Algerien verleiht Berbersprache Tamazight offiziellen Status

Afroasiatische Sprachen. Karte: Schreiber. Lizenz: CC BY-SA 3.0

Parlament verabschiedet Reformpaket mit Verfassungsänderungen

Das algerische Parlament hat mit 499 zu zwei Stimmen und 16 Enthaltungen beschlossen, der Berbersprache Tamazight den Status einer offiziellen Sprache neben dem Arabischen zu verleihen. Damit kann die Sprache, die im Nachbarland Marokko schon länger zweite Amtssprache ist, in offiziellen Dokumenten benutzt werden. Im Schulunterricht, im Radio und im Fernsehen werden Tamazight-Dialekte bereits seit 2002 eingesetzt.

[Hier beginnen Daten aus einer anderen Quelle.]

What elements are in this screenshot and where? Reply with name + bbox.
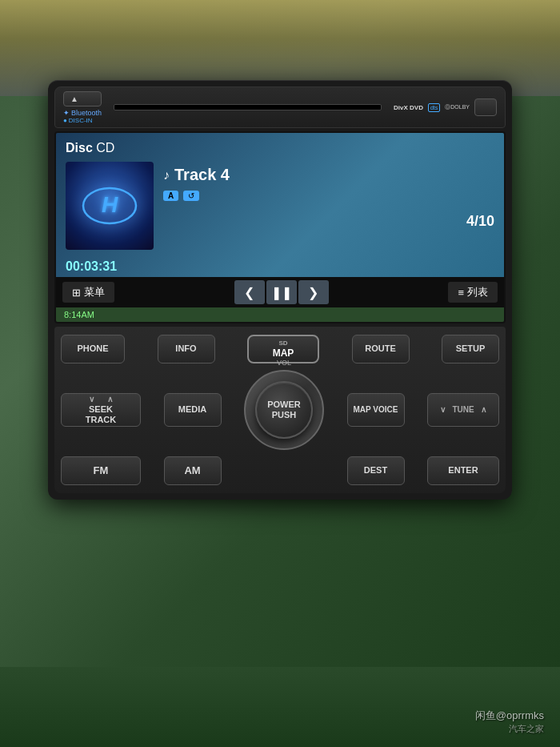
fm-button[interactable]: FM — [61, 456, 141, 485]
eject-button[interactable]: ▲ — [63, 91, 102, 106]
map-voice-button[interactable]: MAP VOICE — [347, 393, 405, 427]
next-button[interactable]: ❯ — [298, 280, 329, 304]
top-left-controls: ▲ ✦ Bluetooth ● DISC-IN — [63, 91, 102, 124]
display-screen: Disc CD H — [54, 131, 506, 323]
svg-text:H: H — [102, 192, 118, 217]
list-icon: ≡ — [458, 287, 464, 299]
cd-word: CD — [96, 141, 114, 155]
media-button[interactable]: MEDIA — [164, 393, 222, 427]
time-display: 00:03:31 — [66, 256, 494, 277]
bluetooth-icon: ✦ — [63, 109, 70, 117]
disc-header: Disc CD — [66, 141, 494, 155]
pause-icon: ❚❚ — [271, 285, 292, 300]
enter-button[interactable]: ENTER — [427, 456, 499, 485]
menu-grid-icon: ⊞ — [72, 287, 81, 299]
tune-label-text: TUNE — [452, 405, 474, 414]
dest-button[interactable]: DEST — [347, 456, 405, 485]
track-name: ♪ Track 4 — [163, 166, 494, 184]
pause-button[interactable]: ❚❚ — [266, 280, 297, 304]
disc-in-label: ● DISC-IN — [63, 117, 93, 124]
top-panel: ▲ ✦ Bluetooth ● DISC-IN DivX DVD dts ⒹDO… — [54, 86, 506, 128]
knob-spacer — [244, 456, 324, 485]
info-button[interactable]: INFO — [158, 335, 215, 363]
head-unit: ▲ ✦ Bluetooth ● DISC-IN DivX DVD dts ⒹDO… — [48, 80, 512, 500]
music-note-icon: ♪ — [163, 168, 170, 183]
hyundai-logo: H — [82, 186, 138, 226]
eject-icon: ▲ — [70, 94, 78, 103]
top-right-info: DivX DVD dts ⒹDOLBY — [394, 98, 497, 116]
screen-content: Disc CD H — [56, 133, 504, 277]
controls-panel: PHONE INFO SD MAP ROUTE SETUP — [54, 327, 506, 493]
tune-button[interactable]: ∨ TUNE ∧ — [427, 393, 499, 427]
setup-button[interactable]: SETUP — [442, 335, 499, 363]
album-art: H — [66, 162, 154, 250]
route-button[interactable]: ROUTE — [352, 335, 410, 363]
playback-controls: ❮ ❚❚ ❯ — [114, 280, 448, 304]
badge-a: A — [163, 191, 178, 201]
track-info: ♪ Track 4 A ↺ 4/10 — [163, 162, 494, 230]
vol-label: VOL — [277, 359, 291, 367]
power-push-button[interactable]: POWER PUSH — [255, 381, 313, 439]
disc-indicator: ● — [63, 117, 67, 124]
power-label: POWER — [267, 400, 301, 410]
bluetooth-info: ✦ Bluetooth ● DISC-IN — [63, 109, 102, 124]
power-vol-knob: VOL POWER PUSH — [244, 370, 324, 450]
bluetooth-label: ✦ Bluetooth — [63, 109, 102, 117]
push-label: PUSH — [272, 410, 297, 420]
watermark: 闲鱼@oprrmks 汽车之家 — [475, 709, 544, 735]
screen-controls-bar: ⊞ 菜单 ❮ ❚❚ ❯ ≡ 列表 — [56, 277, 504, 307]
badge-repeat: ↺ — [183, 191, 199, 201]
prev-icon: ❮ — [244, 285, 254, 300]
prev-button[interactable]: ❮ — [234, 280, 265, 304]
menu-screen-button[interactable]: ⊞ 菜单 — [62, 282, 114, 303]
middle-row-buttons: ∨ ∧ SEEK TRACK MEDIA VOL POWER PUSH — [61, 370, 499, 450]
top-right-button[interactable] — [474, 98, 497, 116]
am-button[interactable]: AM — [164, 456, 222, 485]
disc-slot — [114, 104, 382, 110]
track-count: 4/10 — [163, 213, 494, 230]
dolby-badge: ⒹDOLBY — [445, 103, 470, 111]
divx-dvd-label: DivX DVD — [394, 104, 423, 111]
seek-track-button[interactable]: ∨ ∧ SEEK TRACK — [61, 393, 141, 427]
phone-button[interactable]: PHONE — [61, 335, 125, 363]
content-area: H ♪ Track 4 — [66, 162, 494, 250]
list-screen-button[interactable]: ≡ 列表 — [448, 282, 498, 303]
track-badges: A ↺ — [163, 191, 494, 201]
bottom-row-buttons: FM AM DEST ENTER — [61, 456, 499, 485]
dts-badge: dts — [428, 103, 440, 112]
next-icon: ❯ — [308, 285, 318, 300]
disc-word: Disc — [66, 141, 93, 155]
clock-bar: 8:14AM — [56, 307, 504, 322]
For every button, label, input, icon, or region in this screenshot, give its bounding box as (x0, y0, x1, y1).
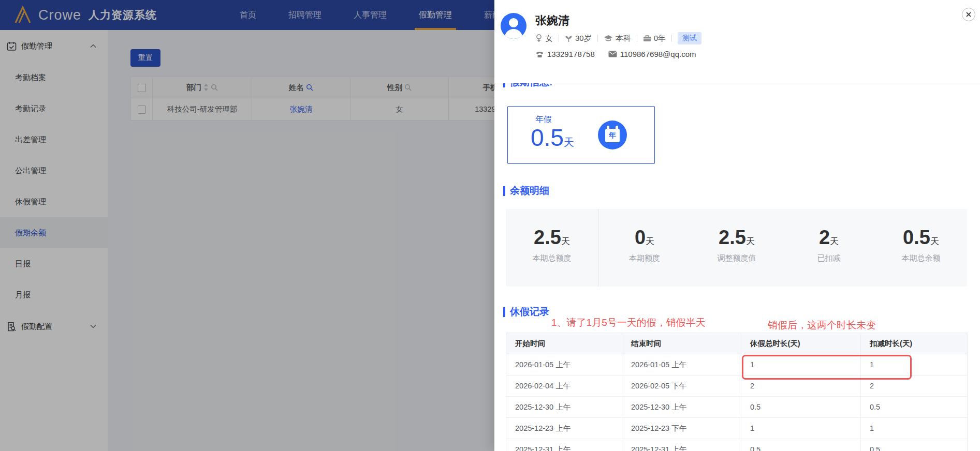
record-row: 2025-12-31 上午2025-12-31 上午 0.50.5 (506, 439, 968, 451)
stat-total-balance: 0.5天 本期总余额 (875, 209, 967, 287)
employee-tag-badge: 测试 (678, 32, 701, 44)
employee-contact-row: 13329178758 1109867698@qq.com (535, 50, 696, 58)
age-sprout-icon (565, 35, 573, 42)
avatar (501, 13, 526, 39)
records-col-total-duration: 休假总时长(天) (741, 333, 861, 354)
employee-age-value: 30岁 (575, 34, 592, 43)
employee-meta-row: 女 30岁 本科 (535, 32, 701, 44)
record-row: 2026-02-04 上午2026-02-05 下午 22 (506, 375, 968, 397)
stat-deducted: 2天 已扣减 (783, 209, 875, 287)
employee-name: 张婉清 (535, 13, 569, 28)
record-row: 2026-01-05 上午2026-01-05 上午 11 (506, 354, 968, 375)
close-drawer-button[interactable] (962, 8, 975, 21)
drawer-header: 张婉清 女 30岁 (494, 0, 980, 83)
work-years-briefcase-icon (643, 35, 651, 42)
employee-email-value: 1109867698@qq.com (620, 50, 696, 58)
stat-adjusted-quota: 2.5天 调整额度值 (691, 209, 783, 287)
app-root: Crowe 人力资源系统 首页 招聘管理 人事管理 假勤管理 薪酬福利管理 假勤… (0, 0, 980, 451)
gender-female-icon (535, 34, 543, 42)
stat-period-quota: 0天 本期额度 (598, 209, 691, 287)
annual-calendar-icon: 年 (598, 121, 627, 149)
leave-balance-value: 0.5天 (531, 124, 574, 152)
annual-leave-card: 年假 0.5天 年 (507, 106, 655, 164)
leave-records-table: 开始时间 结束时间 休假总时长(天) 扣减时长(天) 2026-01-05 上午… (506, 333, 968, 451)
records-col-start: 开始时间 (506, 333, 622, 354)
email-icon (608, 51, 617, 57)
employee-gender-value: 女 (545, 34, 553, 43)
employee-education-value: 本科 (616, 34, 631, 43)
records-col-deducted-duration: 扣减时长(天) (861, 333, 968, 354)
stat-total-quota: 2.5天 本期总额度 (506, 209, 598, 287)
phone-icon (535, 50, 544, 58)
records-header-row: 开始时间 结束时间 休假总时长(天) 扣减时长(天) (506, 333, 968, 354)
employee-phone-value: 13329178758 (547, 50, 595, 58)
education-cap-icon (604, 35, 613, 42)
red-annotation-1: 1、请了1月5号一天的假，销假半天 (551, 316, 706, 329)
balance-section-title: 余额明细 (503, 184, 549, 198)
red-annotation-2: 销假后，这两个时长未变 (768, 319, 876, 332)
balance-summary-card: 2.5天 本期总额度 0天 本期额度 2.5天 调整额度值 2天 已扣减 0.5… (506, 209, 967, 287)
employee-detail-drawer: 假期信息: 年假 0.5天 年 余额明细 2.5天 本期总额度 0天 本期额 (494, 0, 980, 451)
employee-work-years-value: 0年 (654, 34, 666, 43)
records-col-end: 结束时间 (622, 333, 741, 354)
record-row: 2025-12-30 上午2025-12-30 上午 0.50.5 (506, 397, 968, 418)
close-icon (966, 12, 971, 17)
records-section-title: 休假记录 (503, 305, 549, 319)
record-row: 2025-12-23 上午2025-12-23 下午 11 (506, 418, 968, 439)
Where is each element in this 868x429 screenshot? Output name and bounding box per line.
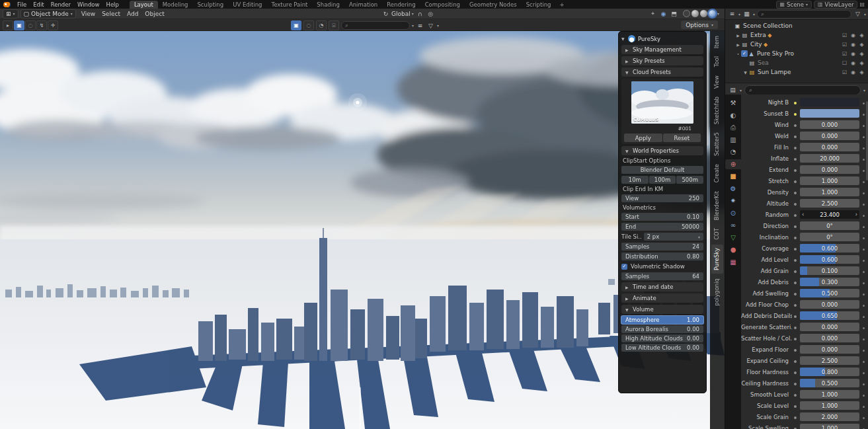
animate-decorator-icon[interactable] — [861, 380, 867, 387]
volumetric-shadow-row[interactable]: ✓ Volumetric Shadow — [621, 262, 703, 270]
workspace-tab-animation[interactable]: Animation — [344, 1, 382, 9]
exclude-checkbox-icon[interactable]: ☐ — [840, 60, 849, 66]
add-workspace-button[interactable]: + — [556, 1, 567, 8]
show-cameras-icon[interactable]: ◔ — [316, 20, 327, 30]
viewport-menu-add[interactable]: Add — [124, 11, 141, 17]
solid-shading-icon[interactable] — [691, 10, 699, 17]
overlays-toggle-icon[interactable]: ◉ — [659, 10, 668, 18]
keyframe-dot-icon[interactable] — [792, 380, 799, 387]
value-slider[interactable]: 1.000 — [800, 390, 859, 399]
animate-decorator-icon[interactable] — [861, 346, 867, 353]
volumetrics-samples-slider[interactable]: Samples24 — [621, 243, 703, 251]
viewlayer-selector[interactable]: ▥ViewLayer — [814, 1, 857, 9]
animate-decorator-icon[interactable] — [861, 369, 867, 375]
keyframe-dot-icon[interactable] — [792, 324, 799, 331]
properties-tab-scene-icon[interactable]: ◔ — [727, 147, 740, 157]
blender-default-button[interactable]: Blender Default — [621, 166, 703, 174]
exclude-checkbox-icon[interactable]: ☑ — [840, 32, 849, 38]
section-volume[interactable]: ▼Volume — [621, 305, 703, 314]
properties-tab-output-icon[interactable]: ⎙ — [727, 122, 740, 132]
value-slider[interactable]: 0.800 — [800, 368, 859, 376]
increment-arrow-icon[interactable]: › — [855, 210, 857, 219]
npanel-tab-tool[interactable]: Tool — [711, 53, 723, 71]
workspace-tab-modeling[interactable]: Modeling — [158, 1, 193, 9]
viewport-3d[interactable]: ItemToolViewSketchfabScatter5CreateBlend… — [0, 30, 725, 429]
value-slider[interactable]: 1.000 — [800, 424, 859, 429]
value-slider[interactable]: 1.000 — [800, 401, 859, 410]
value-slider[interactable]: 0.000 — [800, 165, 859, 174]
volumetrics-distribution-slider[interactable]: Distribution0.80 — [621, 253, 703, 260]
value-slider[interactable]: 0.000 — [800, 143, 859, 151]
value-slider[interactable]: 0.000 — [800, 300, 859, 309]
outliner-row-extra[interactable]: ▶▤Extra◆☑◉◈ — [725, 30, 868, 40]
npanel-tab-item[interactable]: Item — [711, 32, 723, 52]
show-objects-icon[interactable]: ▣ — [291, 20, 301, 30]
expand-arrow-icon[interactable]: ▶ — [735, 33, 741, 38]
section-animate[interactable]: ▶Animate — [621, 293, 703, 303]
value-slider[interactable]: 0° — [800, 221, 859, 230]
properties-tab-data-icon[interactable]: ▽ — [727, 233, 740, 243]
animate-decorator-icon[interactable] — [861, 403, 867, 409]
value-slider[interactable]: 1.000 — [800, 188, 859, 196]
animate-decorator-icon[interactable] — [861, 391, 867, 398]
section-sky-presets[interactable]: ▶Sky Presets — [621, 56, 703, 65]
expand-arrow-icon[interactable]: ▶ — [735, 42, 741, 47]
value-slider[interactable]: 0.500 — [800, 289, 859, 297]
viewport-menu-view[interactable]: View — [78, 11, 99, 17]
volumetrics-start-slider[interactable]: Start0.10 — [621, 213, 703, 221]
npanel-tab-puresky[interactable]: PureSky — [711, 245, 723, 274]
puresky-panel-header[interactable]: ▼ PureSky — [621, 34, 703, 43]
properties-tab-view-layer-icon[interactable]: ▥ — [727, 135, 740, 145]
camera-icon[interactable]: ◈ — [857, 51, 866, 57]
cloud-preset-preview[interactable]: CUMULUS — [631, 81, 693, 124]
keyframe-dot-icon[interactable] — [792, 122, 799, 128]
properties-tab-material-icon[interactable]: ● — [727, 245, 740, 254]
animate-decorator-icon[interactable] — [861, 301, 867, 308]
keyframe-dot-icon[interactable] — [792, 99, 799, 106]
mode-selector[interactable]: ▢Object Mode▾ — [20, 9, 76, 19]
value-slider[interactable]: 2.000 — [800, 412, 859, 421]
keyframe-dot-icon[interactable] — [792, 403, 799, 409]
animate-decorator-icon[interactable] — [861, 234, 867, 241]
keyframe-dot-icon[interactable] — [792, 223, 799, 229]
xray-toggle-icon[interactable]: ⬒ — [670, 10, 678, 18]
value-slider[interactable]: 0° — [800, 233, 859, 241]
color-field[interactable] — [800, 98, 859, 106]
value-slider[interactable]: 20.000 — [800, 154, 859, 163]
keyframe-dot-icon[interactable] — [792, 290, 799, 297]
properties-tab-particles-icon[interactable]: ✷ — [727, 196, 740, 206]
volumetrics-end-slider[interactable]: End50000 — [621, 223, 703, 231]
proportional-editing-icon[interactable]: ◎ — [426, 10, 435, 18]
animate-decorator-icon[interactable] — [861, 414, 867, 420]
transform-orientation[interactable]: ↻ Global ▾ — [381, 10, 414, 18]
section-cloud-presets[interactable]: ▼Cloud Presets — [621, 67, 703, 77]
volume-high-altitude-clouds-slider[interactable]: High Altitude Clouds0.00 — [621, 334, 703, 342]
animate-decorator-icon[interactable] — [861, 425, 867, 429]
keyframe-dot-icon[interactable] — [792, 200, 799, 207]
npanel-tab-scatter5[interactable]: Scatter5 — [711, 129, 723, 159]
list-options-icon[interactable]: ≡ — [416, 22, 424, 30]
workspace-tab-uv-editing[interactable]: UV Editing — [228, 1, 266, 9]
properties-tab-constraints-icon[interactable]: ∞ — [727, 220, 740, 230]
shadow-samples-slider[interactable]: Samples64 — [621, 272, 703, 280]
outliner-filter-icon[interactable]: ▦ — [742, 10, 751, 18]
workspace-tab-rendering[interactable]: Rendering — [382, 1, 420, 9]
keyframe-dot-icon[interactable] — [792, 144, 799, 151]
animate-decorator-icon[interactable] — [861, 268, 867, 274]
value-slider[interactable]: 0.000 — [800, 334, 859, 342]
viewport-menu-object[interactable]: Object — [141, 11, 167, 17]
keyframe-dot-icon[interactable] — [792, 313, 799, 319]
value-slider[interactable]: 0.300 — [800, 278, 859, 286]
value-slider[interactable]: 0.000 — [800, 132, 859, 140]
properties-tab-world-icon[interactable]: ⊕ — [725, 159, 741, 169]
select-lasso-tool-icon[interactable]: ↯ — [36, 20, 47, 30]
material-preview-icon[interactable] — [700, 10, 707, 17]
npanel-tab-create[interactable]: Create — [711, 161, 723, 186]
keyframe-dot-icon[interactable] — [792, 425, 799, 429]
workspace-tab-layout[interactable]: Layout — [130, 1, 158, 9]
npanel-tab-view[interactable]: View — [711, 72, 723, 92]
value-slider[interactable]: 0.000 — [800, 345, 859, 354]
keyframe-dot-icon[interactable] — [792, 414, 799, 420]
keyframe-dot-icon[interactable] — [792, 234, 799, 241]
workspace-tab-sculpting[interactable]: Sculpting — [192, 1, 228, 9]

Von den insgesamt ungefähr 40 Millionen Algeriern nutzen etwa sechs bis 13 Millionen Berbersprachen. Die meisten davon sprechen Tamazight-Dialekte, zu denen man unter anderem das von zweieinhalb bis sechs Millionen Menschen gesprochene Kabylische und das Atlas-Tamazight rechnet. Daneben betrachten sich auch manche Algerier, die Arabisch sprechen, wegen ihrer Herkunft und Verwandtschaft als Berber.

Die Berbersprachen gehen auf eine Dialektkontinuum zurück, das die ländliche Bevölkerung Nordafrikas vor der arabischen Eroberung im 7. Jahrhundert sprach. Sie sind ein Zweig der afro-asiatischen Sprachen, die früher als hamito-semitische Sprachen bekannt waren. Zu dieser Familie zählen auch das Arabische, das Hausa und das Somali.

Neben dem Tamazight-Standarddialekt gilt die Tuareg-Sprache Tamaschek, die in Niger und Mali den Status einer Nationalsprache hat, als wichtigste Berbersprache. Tamaschek wird von mehr als einer Millionen Sprechern in Teilen Südalgeriens, Libyens, Malis, im Niger und in Burkina Faso gesprochen. In Mali gelang es Tuareg vor vier Jahren kurzfristig, einen eigenen Staat auszurufen und in Libyen kontrollieren Tuaregmilizen, die mit der islamistischen Gegenregierung in Tripolis verbündet sind, fast die gesamte Grenze zu Algerien.

In Marokko beherrschen 50 bis 70 Prozent der Einwohner einen Berberdialekt. Tarifit wird von dreieinhalb Millionen Marokkanern gesprochen, das auch "Taschelhit" genannte Schlöh von sechs bis acht Millionen und der Tamazight-Standarddialekt von einer noch größeren Zahl.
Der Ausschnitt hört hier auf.